The City of Pigeon Forge Fire Department, wildfire safety experts from the National Fire Protection Association’s Firewise Communities Program and the Tennessee Division of Forestry are working together to assist Pigeon Forge residents and businesses in an effort to become nationally recognized as a Firewise community in 2017.
The Firewise USA program provides a number of proven tools and resources for homeowners and other community residents to help prepare for and reduce the risk of wildfire damage and loss.
“Other Firewise communities have demonstrated that individual efforts do make a big difference as it relates to reducing risk through preparedness,” said Pigeon Forge Fire Chief Tony Watson. “We want to educate our community, both our residents and our businesses, and encourage everyone to take an active role in making our Pigeon Forge community fire wise.”
The Pigeon Forge Firewise Public Meeting will be held 6–8 p.m. on August 22, 2017 at the LeConte Center, 2986 Teaster Lane in Pigeon Forge.
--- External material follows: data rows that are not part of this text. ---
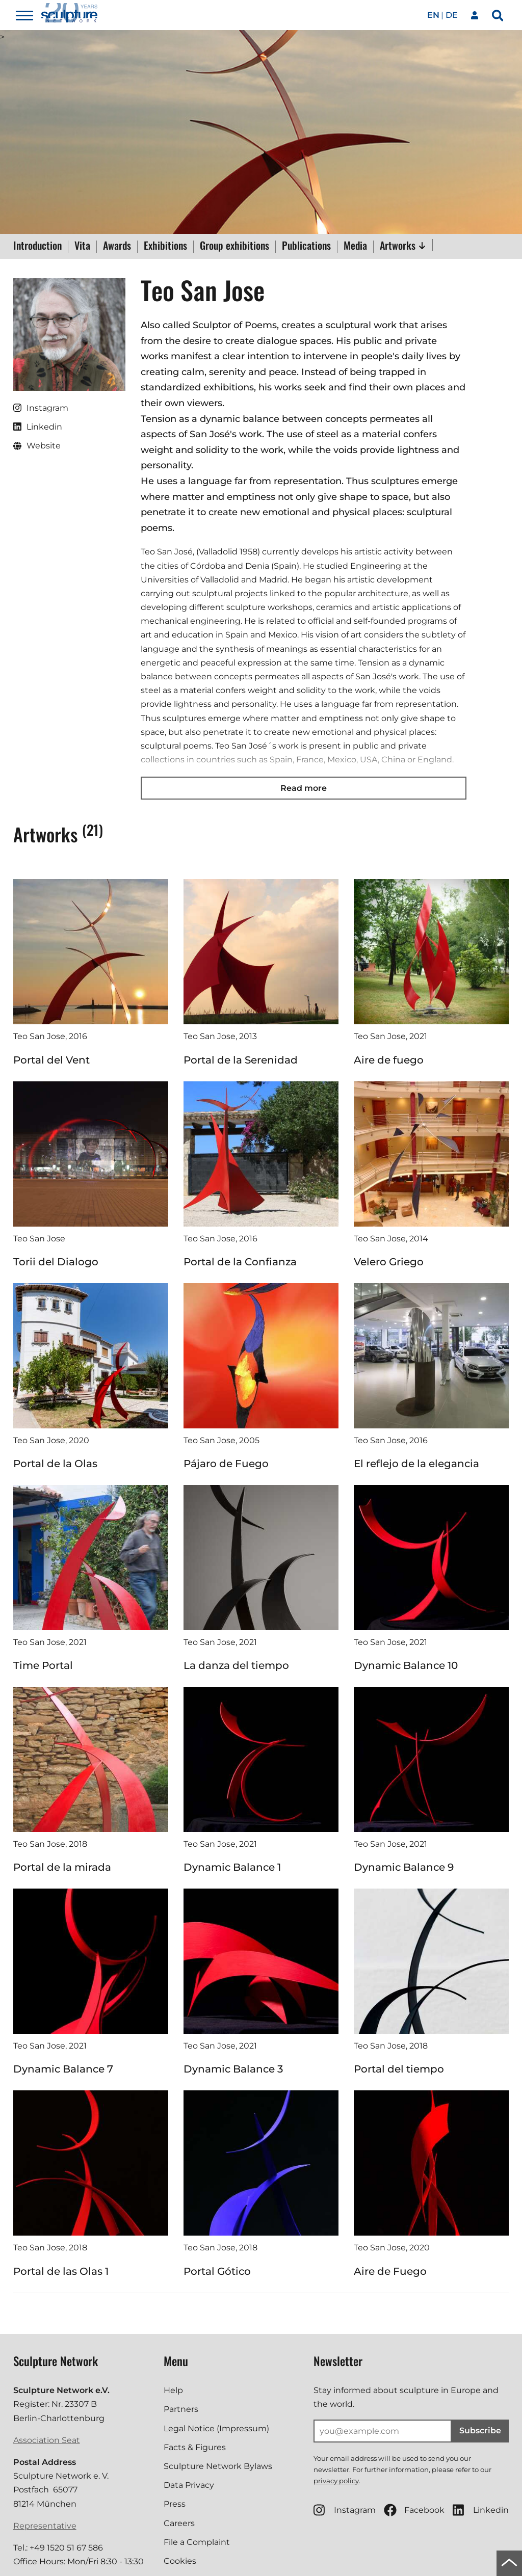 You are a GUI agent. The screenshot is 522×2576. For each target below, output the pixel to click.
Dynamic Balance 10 (406, 1665)
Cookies (180, 2561)
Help (173, 2390)
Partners (181, 2409)
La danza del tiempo (236, 1665)
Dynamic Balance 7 (63, 2069)
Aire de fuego (389, 1060)
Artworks (403, 245)
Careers (179, 2523)
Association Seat (46, 2440)
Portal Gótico (217, 2271)
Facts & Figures (195, 2447)
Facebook (414, 2510)
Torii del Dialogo (55, 1262)
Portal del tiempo (399, 2069)
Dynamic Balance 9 (404, 1867)
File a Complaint (197, 2542)
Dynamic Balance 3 (233, 2069)
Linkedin (481, 2510)
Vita (82, 246)
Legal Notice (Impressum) (216, 2428)
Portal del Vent (51, 1060)
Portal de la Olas (55, 1463)
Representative (44, 2526)
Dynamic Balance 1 (232, 1867)
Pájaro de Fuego (226, 1463)
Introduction (37, 246)
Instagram (345, 2510)
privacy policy (336, 2481)
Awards (117, 246)
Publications (306, 246)
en (433, 15)
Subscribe (480, 2430)
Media (355, 246)
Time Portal (43, 1665)
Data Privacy (189, 2485)
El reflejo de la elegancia (416, 1463)
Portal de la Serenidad (241, 1060)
Light food and drinks will be served.
“As laid out in the guidelines of the Firewise USA Program, we are going to have a public meeting to get people involved,” Watson said. “Ideally, residents and business owners will be working side-by-side with firefighters and City planners to create defensible space in and around their neighborhoods. If you have ever wanted to volunteer to make a difference in your community, we want to talk with you!”
More than 1,400 communities in the United States have dramatically lowered their risk of wildfire damage by participating in the Firewise Communities/USA® Recognition Program. Shagbark and Cobbly Nob have been recognized as Firewise Communities/USA sites since September 27, 2011.
Firewise prevention includes:
- Clearing leaves and other debris from gutters, eaves, porches and decks;
- Removing fuel, in this case vegetation and man-made structures, within three to five feet of a home’s foundation and out buildings, including garages and sheds. Any combustible should not touch a home;
- Removing dead vegetation within 30 to 100 feet of a home;
- Landscaping with native and less-flammable plants. State forestry or county extension agents have additional information on which plants are best.